Non possiamo continuare ancora ad ignorare, al di là di reiterate e inutili riflessioni e condanne, che combustibili fossili che vengono bruciati per accelerare il movimento nel presente non solo renderanno il futuro invivibile, ma essi stessi rappresentano milioni di anni di eredità terrestre, che viene sistematicamente distrutta.

E’ indispensabile allungare l’orizzonte temporale che domina il nostro presente, per imparare a rivendicare senza sosta futuri profondi: diecimila anni, centomila anni, un milione di anni in più di mondi viventi e vivibili per tutti.

I tre giorni di formazione si presentano come una esercitazione collettiva, con artisti, filosofi e attivisti donne e uomini, per chiedere e manifestare una nuova e diversa cronopolitica, una diversa politica del tempo.

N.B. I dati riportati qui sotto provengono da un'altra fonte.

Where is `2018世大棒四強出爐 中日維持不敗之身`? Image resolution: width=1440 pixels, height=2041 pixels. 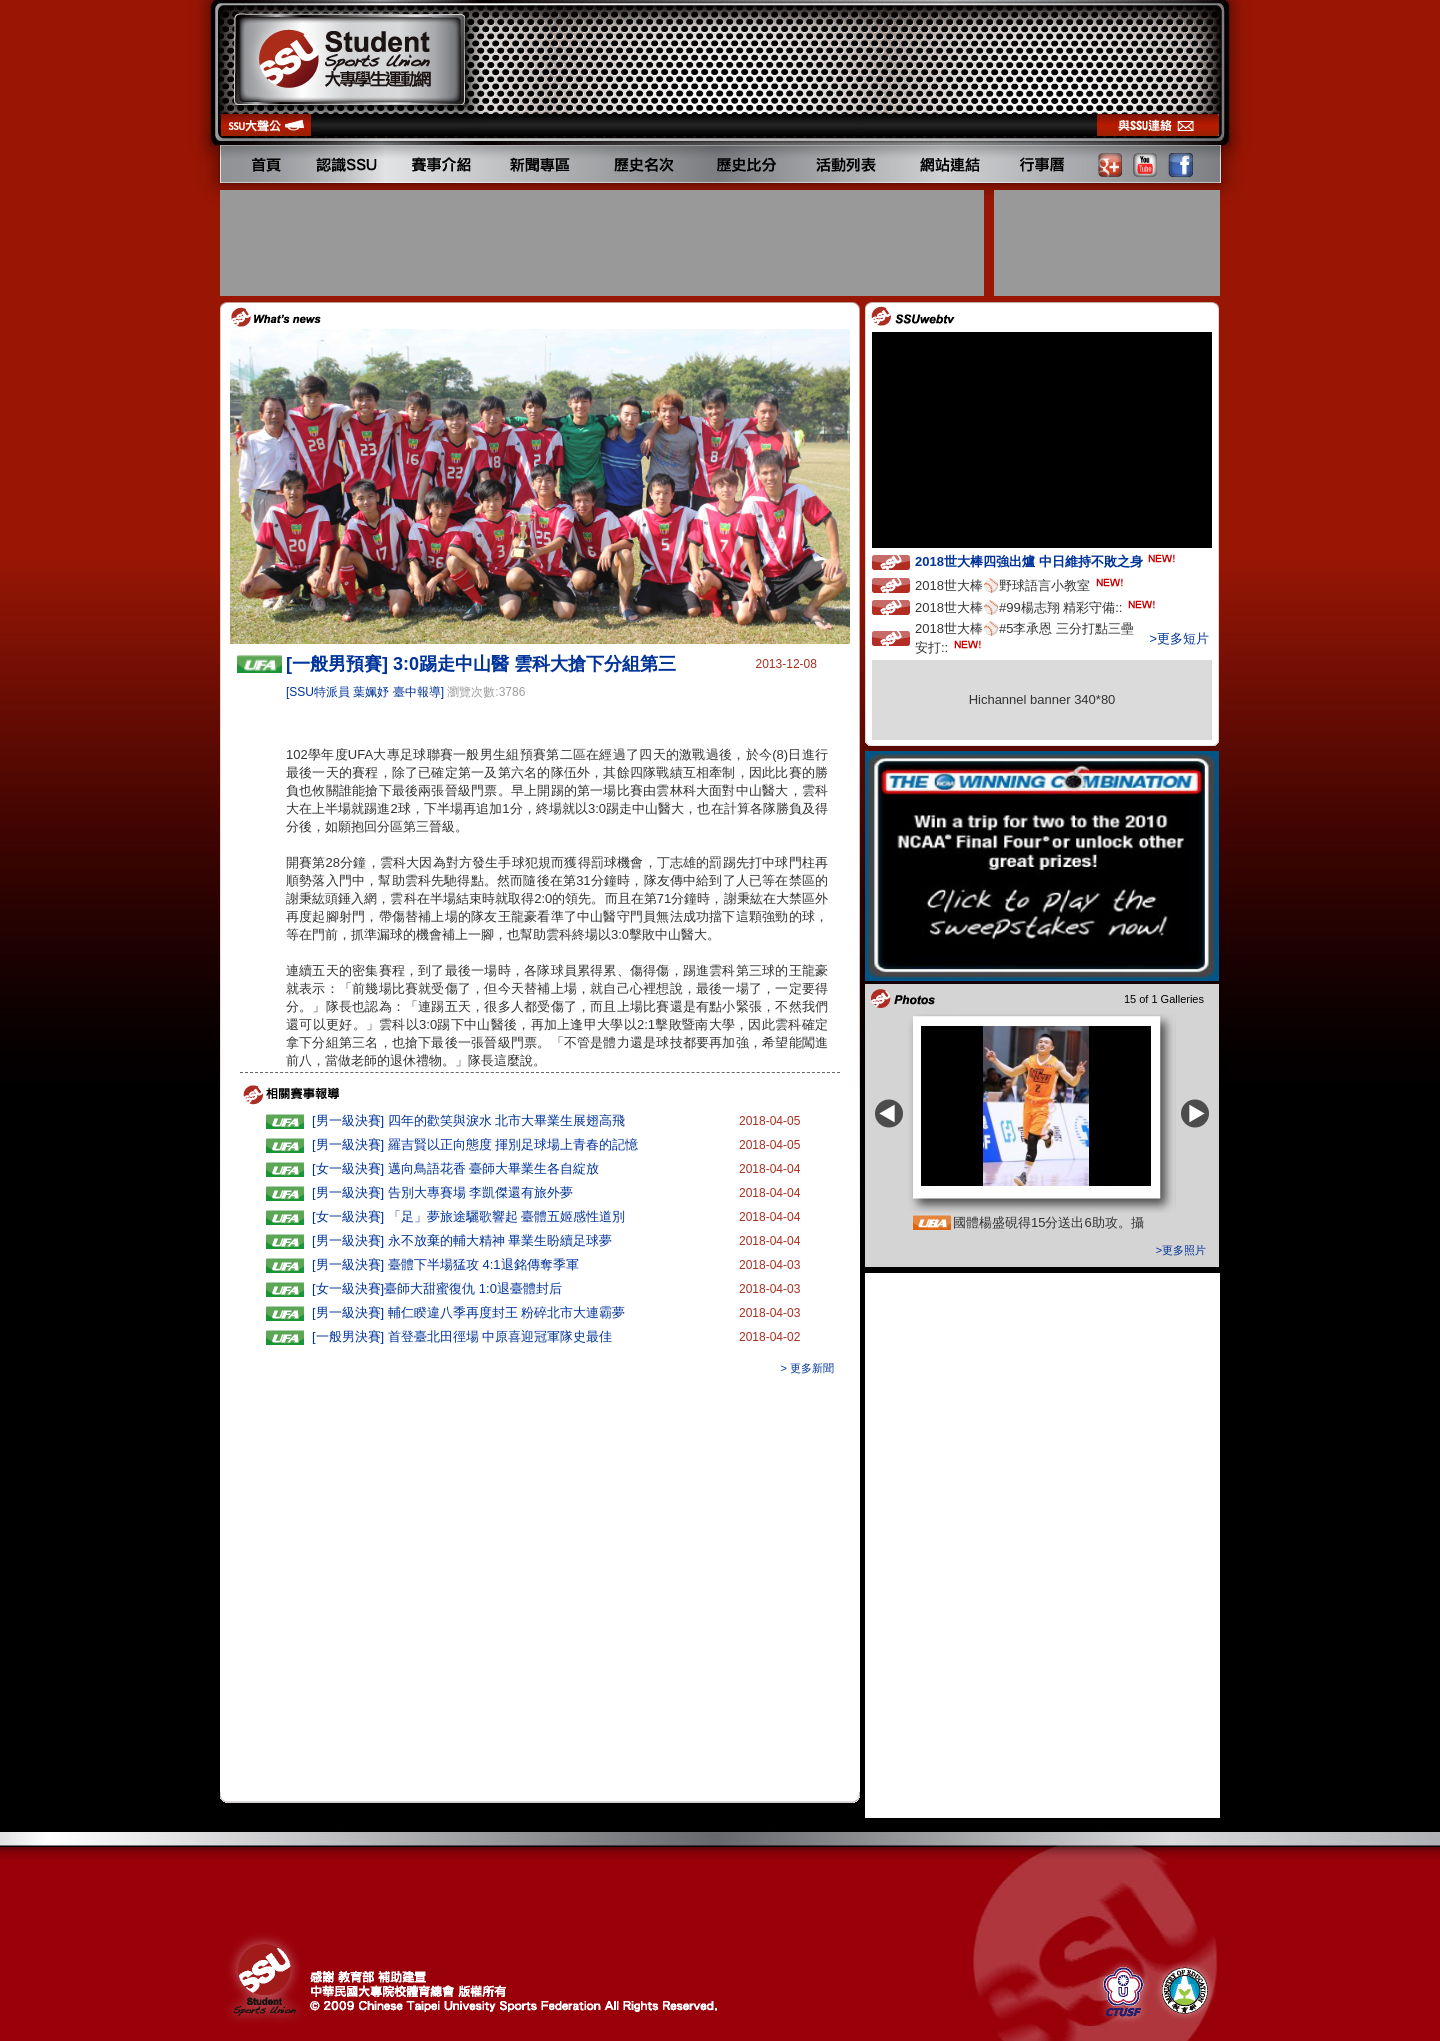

A rendere visibile, con la forza dell’arte, questa riflessione globale sul tempo, la sede del training accoglie i partecipanti con una complessa installazione di Jonas Staal i cui elementi costitutivi sono portatori di differenti indici temporali tra loro interconnessi:

  • ammoniti fossili, una famiglia di polipi e calamari scomparsi nella 5° estinzione di massa 66 milioni di anni fa;
  • pneumatici usati, simbolo dell’industria automobilistica e di un boom economico – il cosiddetto Miracolo italiano – che è archeologia recente dell’area di Torino;
  • petrolio, l’eredità fossile la cui combustione alimenta la distruzione di futuri comuni.

Assemblati in configurazioni scultoree e supporti funzionali, questi elementi insieme danno forma a un’arena cronopolitica, in cui i mondi viventi memorizzati nei fossili sono concepiti non solo come testimoni, ma come formatori a tutti gli effetti: nessuno può insegnare cosa sia un milione di anni in più, se non il milione di anni stesso.

L’orario di lavoro dei tre giorni di formazione (28, 29 e 30 giugno) è dalle 13.00 alle 23.00.

La fondazione Sandretto Re Rebaudengo ha comunicato i link per l’iscrizione a una o più giornate:

Martedì 28 giugno.  https://forms.gle/hnNXDUP851vB8TJr9

Mercoledì 29 giugno: https://forms.gle/qW1FDmY5UyzyGmiw9

Giovedì 30 giugno: https://forms.gle/oyyvEsBDZRAVtfDMA

Il programma completo dei lavori è scaricabile nel sito della fondazione all’indirizzo:

https://fsrr.org/wp-content/uploads/TFTF-onlineprogram-IT.pdf

Buon lavoro a quanti potranno partecipare.